■ **What the task asks**:
Reproduce the top of the data verbatim, through and including the line that contains "rodzaj przestrzeni. Masz".

■ **Task input**:
◇ ◇ ◇ ◇ ◇ ◇ ◇

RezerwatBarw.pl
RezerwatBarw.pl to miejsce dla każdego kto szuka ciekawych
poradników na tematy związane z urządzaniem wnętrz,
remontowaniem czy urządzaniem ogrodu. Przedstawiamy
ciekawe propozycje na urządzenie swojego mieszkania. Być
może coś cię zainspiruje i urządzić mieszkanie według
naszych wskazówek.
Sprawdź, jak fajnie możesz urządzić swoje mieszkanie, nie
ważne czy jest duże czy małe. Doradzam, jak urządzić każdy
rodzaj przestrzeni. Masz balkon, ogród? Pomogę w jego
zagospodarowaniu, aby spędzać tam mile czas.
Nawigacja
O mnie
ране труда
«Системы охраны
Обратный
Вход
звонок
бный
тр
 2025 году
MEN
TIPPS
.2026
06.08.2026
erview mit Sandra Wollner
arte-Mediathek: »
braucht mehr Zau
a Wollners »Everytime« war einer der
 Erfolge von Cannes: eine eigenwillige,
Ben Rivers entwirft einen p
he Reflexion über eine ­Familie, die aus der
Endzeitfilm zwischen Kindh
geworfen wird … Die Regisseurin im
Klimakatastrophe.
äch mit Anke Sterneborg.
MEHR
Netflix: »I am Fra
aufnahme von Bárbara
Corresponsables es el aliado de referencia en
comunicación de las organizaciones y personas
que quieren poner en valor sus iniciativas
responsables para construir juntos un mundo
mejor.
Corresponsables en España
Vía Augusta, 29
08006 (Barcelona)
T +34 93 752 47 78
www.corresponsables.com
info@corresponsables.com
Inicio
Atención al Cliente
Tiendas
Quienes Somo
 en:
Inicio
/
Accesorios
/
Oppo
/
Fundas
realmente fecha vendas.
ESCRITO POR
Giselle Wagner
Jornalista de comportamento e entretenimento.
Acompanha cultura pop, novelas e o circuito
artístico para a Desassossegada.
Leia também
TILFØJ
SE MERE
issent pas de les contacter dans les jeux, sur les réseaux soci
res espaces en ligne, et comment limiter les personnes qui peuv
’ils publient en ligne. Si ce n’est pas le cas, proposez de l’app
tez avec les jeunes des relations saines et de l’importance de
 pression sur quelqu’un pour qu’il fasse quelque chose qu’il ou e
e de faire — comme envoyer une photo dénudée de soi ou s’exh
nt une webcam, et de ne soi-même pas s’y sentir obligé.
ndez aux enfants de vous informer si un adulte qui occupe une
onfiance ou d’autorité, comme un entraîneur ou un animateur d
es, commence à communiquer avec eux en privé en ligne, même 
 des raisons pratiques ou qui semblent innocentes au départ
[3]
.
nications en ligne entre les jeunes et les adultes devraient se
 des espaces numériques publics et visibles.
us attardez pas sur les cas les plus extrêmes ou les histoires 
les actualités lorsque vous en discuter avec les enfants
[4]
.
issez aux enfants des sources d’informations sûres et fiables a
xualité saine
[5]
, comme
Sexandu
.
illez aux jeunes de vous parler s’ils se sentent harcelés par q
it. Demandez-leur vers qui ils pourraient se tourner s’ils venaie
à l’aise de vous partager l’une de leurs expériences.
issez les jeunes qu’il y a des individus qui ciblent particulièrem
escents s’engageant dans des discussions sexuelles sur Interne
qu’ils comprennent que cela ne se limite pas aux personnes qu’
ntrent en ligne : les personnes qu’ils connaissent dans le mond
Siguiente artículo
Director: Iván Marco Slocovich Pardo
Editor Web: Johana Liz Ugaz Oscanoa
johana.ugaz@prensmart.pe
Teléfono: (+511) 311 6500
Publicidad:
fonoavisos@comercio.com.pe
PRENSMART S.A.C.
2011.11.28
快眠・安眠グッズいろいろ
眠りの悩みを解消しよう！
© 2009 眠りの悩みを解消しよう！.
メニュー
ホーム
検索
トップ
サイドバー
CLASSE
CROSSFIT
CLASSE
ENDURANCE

◇ ◇ ◇ ◇ ◇ ◇ ◇

■ **Your solution**:
RezerwatBarw.pl
RezerwatBarw.pl to miejsce dla każdego kto szuka ciekawych
poradników na tematy związane z urządzaniem wnętrz,
remontowaniem czy urządzaniem ogrodu. Przedstawiamy
ciekawe propozycje na urządzenie swojego mieszkania. Być
może coś cię zainspiruje i urządzić mieszkanie według
naszych wskazówek.
Sprawdź, jak fajnie możesz urządzić swoje mieszkanie, nie
ważne czy jest duże czy małe. Doradzam, jak urządzić każdy
rodzaj przestrzeni. Masz balkon, ogród? Pomogę w jego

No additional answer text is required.